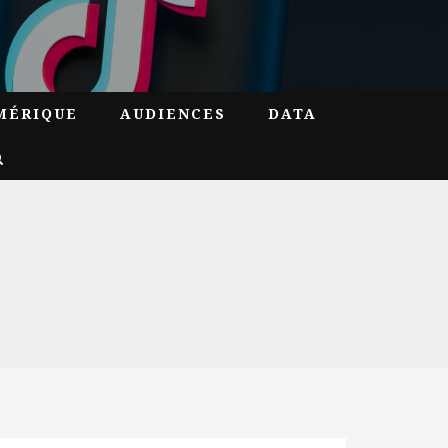
MÉRIQUE
AUDIENCES
DATA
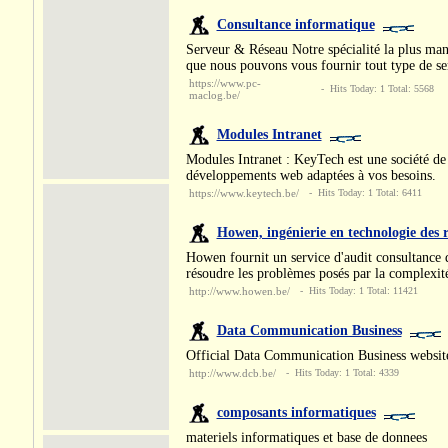
Consultance informatique
Serveur & Réseau Notre spécialité la plus manife
que nous pouvons vous fournir tout type de se
https://www.pc-
- Hits Today: 1 Total: 5568
maclog.be/
Modules Intranet
Modules Intranet : KeyTech est une société de
développements web adaptées à vos besoins.
https://www.keytech.be/
- Hits Today: 1 Total: 6411
Howen, ingénierie en technologie des 
Howen fournit un service d'audit consultance d
résoudre les problèmes posés par la complexit
http://www.howen.be/
- Hits Today: 1 Total: 11421
Data Communication Business
Official Data Communication Business website.
http://www.dcb.be/
- Hits Today: 1 Total: 4339
composants informatiques
materiels informatiques et base de donnees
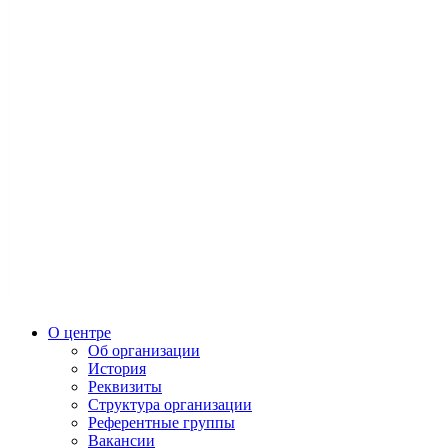
О центре
Об организации
История
Реквизиты
Структура организации
Референтные группы
Вакансии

» **EXERCISE PROMPT**:
The records above are to be transcribed in full, with images omitted.

» **REPLY**:
MÉRIQUE
AUDIENCES
DATA
Consultance informatique
Serveur & Réseau Notre spécialité la plus manife
que nous pouvons vous fournir tout type de se
https://www.pc-
- Hits Today: 1 Total: 5568
maclog.be/
Modules Intranet
Modules Intranet : KeyTech est une société de
développements web adaptées à vos besoins.
https://www.keytech.be/
- Hits Today: 1 Total: 6411
Howen, ingénierie en technologie des 
Howen fournit un service d'audit consultance d
résoudre les problèmes posés par la complexit
http://www.howen.be/
- Hits Today: 1 Total: 11421
Data Communication Business
Official Data Communication Business website.
http://www.dcb.be/
- Hits Today: 1 Total: 4339
composants informatiques
materiels informatiques et base de donnees
О центре
Об организации
История
Реквизиты
Структура организации
Референтные группы
Вакансии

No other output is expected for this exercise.